Cette double pratique est particulièrement vicieuse puisqu’elle permet
d’inclure les personnes véganes (qui peuvent en effet se nourrir) tout en
disqualifiant leur positionnement politique, réduit à un simple choix
personnel et non comme un moyen d’action s’insérant dans une lutte
contre une domination structurelle.
Mécanismes de la dépolitisation
Les pratiques de dépolitisation précédemment citées ne viennent pas de nulle part, mais sont la conséquence logique de stratégies et de visions du monde. En retour, ces pratiques influent aussi sur les stratégies et les visions du monde.
Un premier point, c’est de remarquer que les cantines militantes sont
rarement composées entièrement ou majoritairement d’antispécistes.

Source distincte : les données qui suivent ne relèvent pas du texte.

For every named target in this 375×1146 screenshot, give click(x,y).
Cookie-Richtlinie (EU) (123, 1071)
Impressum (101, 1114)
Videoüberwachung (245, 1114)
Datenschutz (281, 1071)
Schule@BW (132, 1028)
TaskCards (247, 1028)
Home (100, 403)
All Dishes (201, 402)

Le
choix du végétalisme correspond donc non pas à l’expression des
positions politiques des cuisinier⋅es mais à un choix lié à un rapport
de prestataire à client. Ainsi, l’absence de communication sur le
végétalisme s’explique parce que pour la cantine/les organisateurices, ce
n’est pas un choix, mais une contrainte inhérente à la présence de
végétarien⋅nes/végétalien⋅nes au sein des luttes et des espaces radicaux.

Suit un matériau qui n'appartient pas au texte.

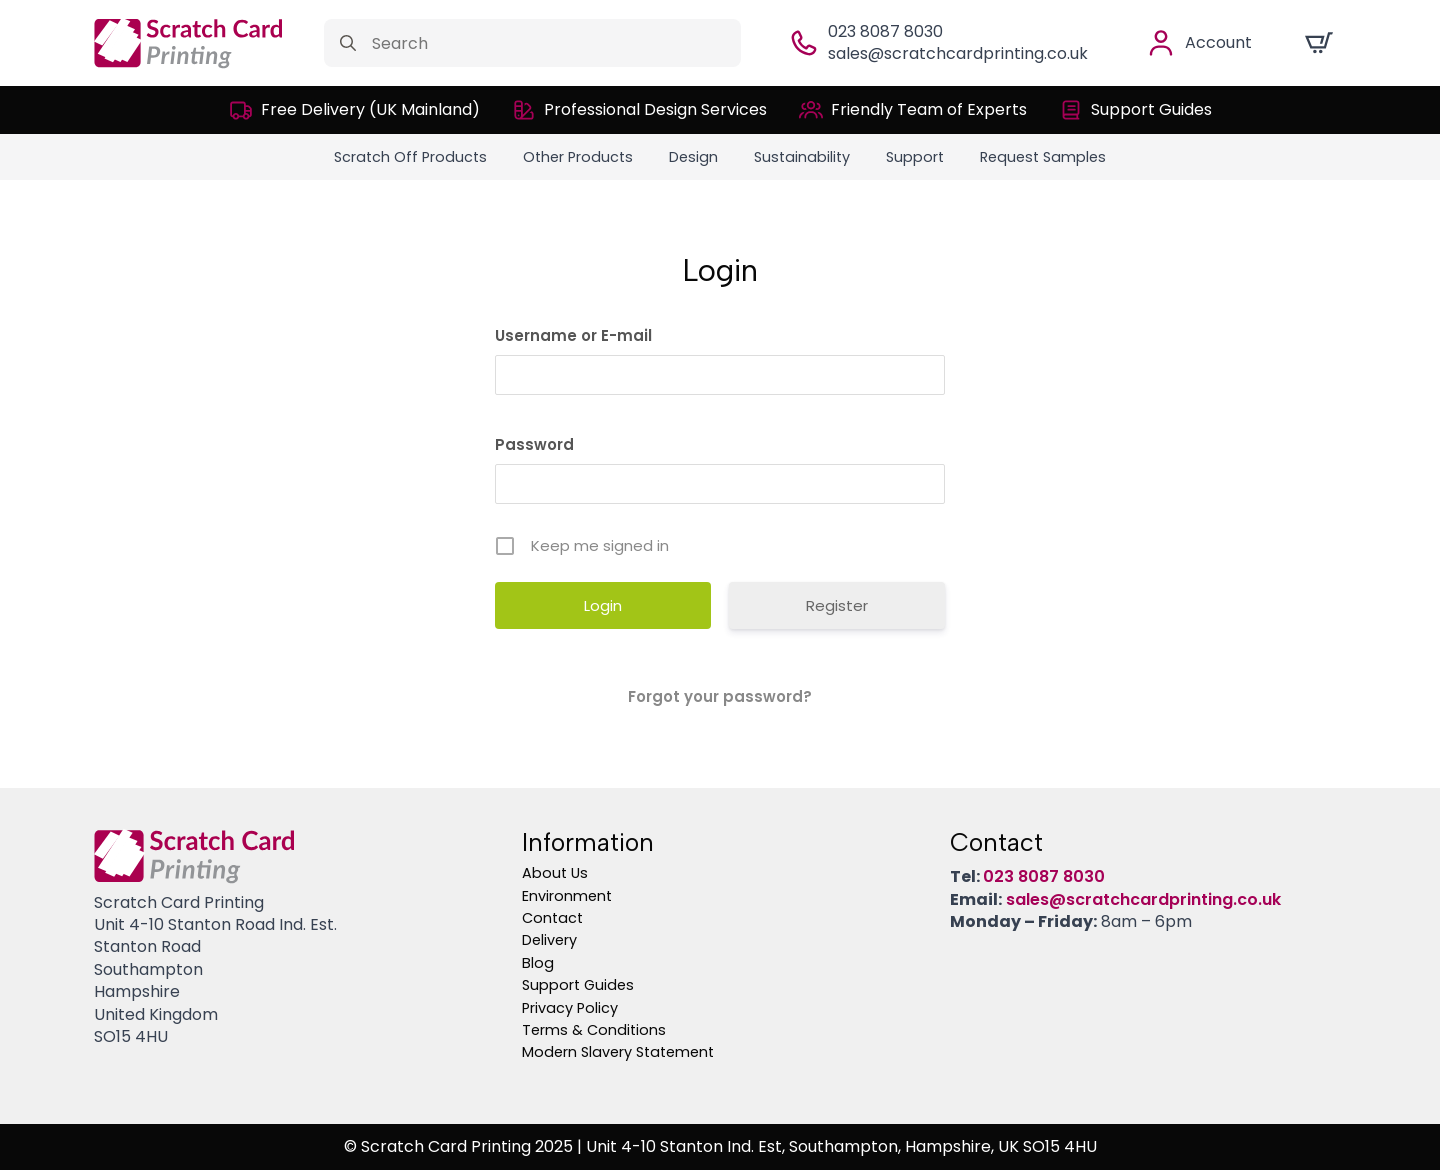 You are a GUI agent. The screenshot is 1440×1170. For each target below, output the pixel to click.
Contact (552, 918)
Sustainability (802, 157)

Le second point, c’est une stratégie plus globale d’une partie du
mouvement de s’allier avec des structures spécistes. Qu’il s’agisse des
Soulèvements de la terre avec la Confédération Paysanne ou des mouvements locaux avec certain⋅es éleveureuses, des fédérations de
pêche ou des chasseurs. Une alliance qui se fait forcément sur le dos des
non-humains et des antispécistes. Aussi bien dans la pratique que dans
la théorie. Ainsi, l’analyse des ravages écologiques du spécisme est
remplacée par une dichotomie agro-industrie/élevage paysan. Une
division fictive du point de vue des non-humains qui finissent à
l’abattoir, mais aussi quand il s’agit de s’intéresser aux conséquences
environnementales de l’élevage.
Le troisième point, c’est la nécessité du maintien du déni pour l’immense majorité des personnes qui fréquentent ces cantines. La dépolitisation permet d’éviter de les confronter aux conséquences de leurs choix quotidiens en matière d’alimentation ainsi qu’à leurs propres contradictions.
Repolitiser les cantines
S’il paraît important de repolitiser la question des cantines, il ne s’agit
pas simplement de défendre une position morale. Oui, arrêter de torturer
et de tuer des êtres sensibles pour les manger est évidemment plus juste
moralement que de justifier ou d’ignorer leurs souffrances au nom du
plaisir gustatif. Mais le spécisme ne se réduit pas à la question de
l’exploitation des non-humains, il se combine avec de nombreux autres
systèmes de domination.
C’est parce que le système spéciste considère que la vie de la majorité
des animaux ne vaut rien et qu’ils peuvent être éliminés en masse sans
remords que l’animalisation de groupes humains est un outil au service
des génocidaires. La fabrique du spécisme et celle des prétendues races
humaines s’entremêle.
La construction de la masculinité se réalise en partie à travers la
pratique du contrôle et de la violence sur les non-humains : chasse,
consommation de viande, combat de chiens/coqs, dressage, violence
contre les animaux dits domestiques.
L’enfermement des animaux non-humains est à la fois la reproduction,
la continuité et un espace d’innovation du système carcéral. D’une
certaine manière, les différentes formes d’élevages ne sont qu’un
catalogue des manières d’enfermer.
C’est le reflet d’une société anti-écologiste, qui au nom du plaisir de
quelques élites condamne le reste des individus à la souffrance et à la
mort. Ainsi, environ 10 % des émissions de gaz à effet de serre sont
liées à l’élevage.
C’est un exemple de comment la société capitaliste vise à transformer
les animaux humains comme non-humains en simple outil au service du
pouvoir des possédants : chiens policiers/militaires, animaux de traits,
cobayes de laboratoire...
Faire le choix d’une cantine végétalienne, c’est donc une manière de se
positionner clairement dans la lutte contre le pouvoir et le ravage
écologique. C’est participer à créer et à renforcer des liens entre les
individus et entre les luttes. C’est ne pas séparer les actions individuelles des luttes globales, le quotidien de l’horizon révolutionnaire.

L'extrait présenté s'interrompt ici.